“Faith and the Cure of Disease” American Sentinel 13, 33, p. 518.

IN a little village on Long Island, a young girl lies dangerously ill of typhoid fever. When she was prostrated by the disease, her parents, who were firm believers in what is called “faith cure,” refused to call a physician, saying that the proper means for the curing of the sick were prayer and the laying on of hands. The child grew steadily worse until finally, by order of the chairman of the village Board of Health, a doctor took the case in his charge and administered remedies which appear to have resulted in staying the further progress of the disease.

The parents submitted to the authority under which the doctor proceeded with the case, but regarded his efforts in combating the disease as being altogether uncalled-for, useless, and contrary to faith in God as the healer of disease.

The case has attracted some notice, and it will no doubt be thought of by many as representing a contest between two methods of healing, which differ from each other on the point of faith in the power of God, and that healing through faith has been shown to be a delusion. As a matter of fact there is nothing of this kind in it.

The trouble is with those inclined to this view, and indeed with people generally, that they are so blind to spiritual truth that they are not able to see God in the many “common” things in which he has revealed himself to them.
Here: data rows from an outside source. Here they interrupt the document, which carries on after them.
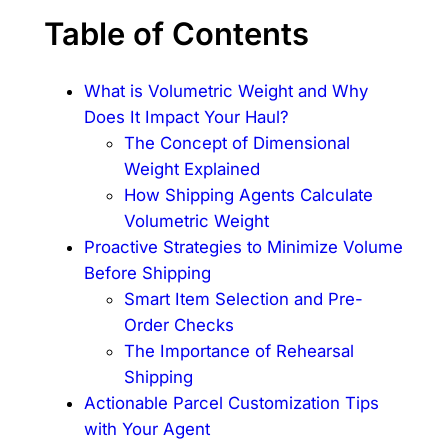
Table of Contents
What is Volumetric Weight and Why
Does It Impact Your Haul?
The Concept of Dimensional
Weight Explained
How Shipping Agents Calculate
Volumetric Weight
Proactive Strategies to Minimize Volume
Before Shipping
Smart Item Selection and Pre-
Order Checks
The Importance of Rehearsal
Shipping
Actionable Parcel Customization Tips
with Your Agent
They think of the power of God as something that must be manifested in some supernatural way, and unless they can see a miracle of some kind they will not think they have seen any manifestation of God at all.

Real faith in God sees vastly more than this. Real faith sees God in the things that he has made. The remedies that are used by the physician to combat disease in the regular practice of his profession are from the hand of God. The Creator has placed many such things in the earth at the disposal of man, and has given him the ability to discover many ways in which disease can be checked by operations based upon the principles of “natural law,” which is the law of God. All this is from the Lord as truly as is the power that heals in a “miraculous” manner, and faith in God views it as such. It sees the miraculous power of God, testifying to God’s love for the human family, in the “common” things of every-day experience. It sees God not far off from every one of us, and that “in him we live, and move, and have our being.”

Is it to be expected that God will always pass over the common remedies which he has provided against disease, known and used by the ordinary physician, to make use of some extraordinary way of restoring the sick to health? That he sometimes does this there can be no doubt. But having placed many remedies in the hands of man for such emergencies, it is only reasonable that man should use them, and should thus coöperate with God in the work for physical salvation. Coöperation is a principle of prime importance in the economy of God.

And when man does thus use the natural remedies God has provided against disease, let him not fail to recognize the power of God in it the same as if God had seen fit to interpose in his behalf by some miraculous manifestation.

CHRISTIAN enthusiasm cannot be preserved on ice, even in hot weather.